Sir Thomas Malory’s Le Morte d’Arthur was written and published more than two centuries before Robinson Crusoe and is a work of prose fiction that was popular enough to have been read by Defoe and his contemporaries, but its tales are interlocked, not interwoven. It is a collection of semi-separate tales. Robinson Crusoe is a first-person account of events that never happened to someone who never existed written by someone who was not that particular (fake) person. It is an adventure and it is a novel.
Within two decades, other types of novel were added to the fiction shelves: Samuel Richardson’s Clarissa and Pamela (picture for yourself modern-day romance novels with Fabio on the cover), Henry Fielding’s Joseph Andrews and Tom Jones (endless, convoluted plots and comic characters), and Laurence Sterne’s Tristram Shandy (a story about how impossible it is to tell a straight story), and most of the elements that make the novel as we still read it to this day were in place. (The mystery novel and police procedural came along later and complete the picture.)
By 1719, ships had been sailing between the Old World and the New for more than two centuries.

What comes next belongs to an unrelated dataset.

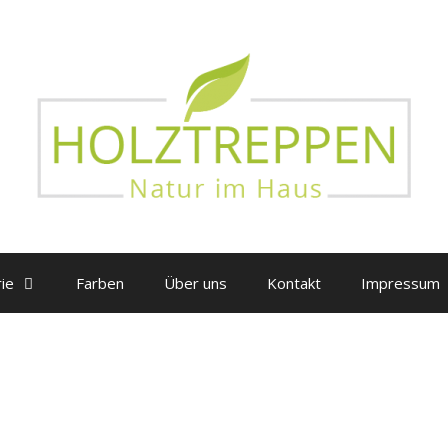
ie
Farben
Über uns
Kontakt
Impressum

The Caribbean was well-mapped, America was colonized by multiple countries, and the South Pacific was being explored, but the idea of a ship running aground on a previously unknown island was no mere fantasy: it was a reality and the story of a shipwrecked sailor long thought dead returning home would have been a familiar one to 18th Century readers.
One such sailor had returned home to London in 1711 after spending the years 1704–1709 alone on an island off the coast of what is now known as Chile. His name was Alexander Selkirk, and while literary scholars still debate whether Defoe was writing a version of Selkirk’s story or that of one of the many other shipwrecked European sailors, it appears most likely that Robinson Crusoe’s tale is an amalgam of Selkirk’s remarkable story and the others. Crusoe was shipwrecked in the Caribbean and Selkirk had been marooned by his own request in the South Pacific; Crusoe made a friend of a local cannibal and named him Friday, and Selkirk spent more than four years utterly alone. (Why was Selkirk marooned by his own request? Rather than sail any further on what he considered a compromised and not seaworthy ship, he asked to be let off. His request was complied with, and, indeed, the ship sank further on.)
After his return to London, Selkirk was the subject of many books and gazetteer articles about his life alone far from home, but he quickly returned to his pre-maroon life of continuous bar fights interrupted by brief jail stays, and he took to the sea again, where he died of yellow fever in 1721. In 1966, the government of Chile renamed the island on which Selkirk had resided, Isla Más a Tierra, “Robinson Crusoe Island” and one of its companion islands, Isla Más Afuera, as “Alejandro Selkirk Island.”
The imagined life of a solitary shipwrecked sailor, far from the madding crowd and free to read his Bible (as Selkirk claimed he spent his days), retains its hold on readers, almost three centuries after Defoe fictionalized what was already a remarkable tale.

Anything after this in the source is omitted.